Son günlerde acı üstüne acı yaşamakta olduğumuzu bilerek ve üzülerek aldım kalemi elime.
Sizlerin de bildiği gibi Filistin büyük zorluklarla karşı karşıya. Perişanlıktan berbatlığa doğru giden umutsuz bir yol...
Ve Filistin'in aydınlık umutlarını kendi korkak karanlıklarına saklayan İsrail'liler! Gözümde pul kadar değerleri yok!
Kan emici vampirler tarafından katledilen masumların haline bakın! Genç, yaşlı demeden coplanan, kurşuna dizilenlere iyi bakın ve UNUTMAYIN!
Filistin'li kardeşlerimizi kurtarmak, onlara kalıcı çözüm üretmek için gereken çabanın sarfedilmediğini düşünüyorum. Jöleli saçlarla ekranlarda ahkam kesmekle, medyada bir iki saat boy göstermekle Filistin halkı adına konuşanların sözleri çözüm olamaz!
Neymiş? 'Acınızı paylaşıyoruz' muş. Gösteriş peşinde koşanlar bir acı durumdan daha faydalanıyorlar işin doğrusu. Bir de Filistin halkına önem verildiği vurgulanmakta(!)
Bizimkilerin becerebildiği tek şey oturup izlemek ve daha sonra dedikosunu yapmaktır, malesef ki çok üzülüyorum bu duruma.
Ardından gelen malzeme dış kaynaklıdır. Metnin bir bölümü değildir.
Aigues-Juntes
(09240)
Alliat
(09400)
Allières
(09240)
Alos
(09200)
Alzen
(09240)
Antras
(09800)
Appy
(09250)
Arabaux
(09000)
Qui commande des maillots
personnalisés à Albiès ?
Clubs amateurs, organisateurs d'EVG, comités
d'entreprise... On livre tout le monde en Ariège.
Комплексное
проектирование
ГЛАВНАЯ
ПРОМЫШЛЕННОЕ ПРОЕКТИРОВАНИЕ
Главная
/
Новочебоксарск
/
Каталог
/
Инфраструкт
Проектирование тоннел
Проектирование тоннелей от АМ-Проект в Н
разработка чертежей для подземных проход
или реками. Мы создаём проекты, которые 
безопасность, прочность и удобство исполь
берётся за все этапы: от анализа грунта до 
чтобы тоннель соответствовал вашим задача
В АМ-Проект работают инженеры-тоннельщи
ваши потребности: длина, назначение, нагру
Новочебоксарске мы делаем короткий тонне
Filistin halkını kendi düşünceleri ve çıkarları altında korumak isteyenlere inanmak güç bir durumdan ibaret.
Biri Filistin'i kendi partisi ve sandığı adına korumak isterken; öteki, o zulüm gören ve yeniden güvenmek isteyen masum halkı maddiyat için kullanıyor!. Boğulanı sudan çıkarırken bile seçim ve sandık düşkünleri politika uyguluyorlar.
Ana rahmine yeni düşmüş bebeklerin doğmadan öldürülmesine göz yumanlar, hatta "koltuğunu sağlama almak " düşüncesiyle hareket edenler mi gelecekte bu memleketi idare edecekler?! Onların oyununa gelmeyin!
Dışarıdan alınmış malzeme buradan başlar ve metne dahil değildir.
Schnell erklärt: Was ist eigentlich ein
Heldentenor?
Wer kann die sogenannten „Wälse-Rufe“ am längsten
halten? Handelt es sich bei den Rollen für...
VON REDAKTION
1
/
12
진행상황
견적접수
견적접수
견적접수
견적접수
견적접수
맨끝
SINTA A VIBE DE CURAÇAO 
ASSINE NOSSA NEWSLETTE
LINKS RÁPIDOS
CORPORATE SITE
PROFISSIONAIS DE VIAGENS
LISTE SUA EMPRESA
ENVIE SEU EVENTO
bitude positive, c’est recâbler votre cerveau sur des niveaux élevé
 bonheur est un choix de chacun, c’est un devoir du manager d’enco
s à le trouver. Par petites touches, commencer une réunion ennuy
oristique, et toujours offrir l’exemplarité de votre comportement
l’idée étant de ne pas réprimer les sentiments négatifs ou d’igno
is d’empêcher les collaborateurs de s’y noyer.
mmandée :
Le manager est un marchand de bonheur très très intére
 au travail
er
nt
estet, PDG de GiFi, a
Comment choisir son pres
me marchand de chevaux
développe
Zaten bu olayda yüzde yüz doğal yaklaşım sağlanmadığı için o tür insanlara koltuk vermezler(!) Veren varsa da vatandaşlık görevinin anlamını öğrenememiş, bilememiştir!
Bölünmüşlüğe karşı bir mücadele verenlerimiz yok anlayacağınız!
Şimdi İsrail'e dönelim...
Onlar beni sevmez, ben de onları sevmiyorum zaten. Zaten sevilmek için kimse kimseyi canından etmez.
Çocukları ve yaşlıları, hamilelikten dolayı yürümekte zorluk çeken anne adaylarını ezmek kimin haddine?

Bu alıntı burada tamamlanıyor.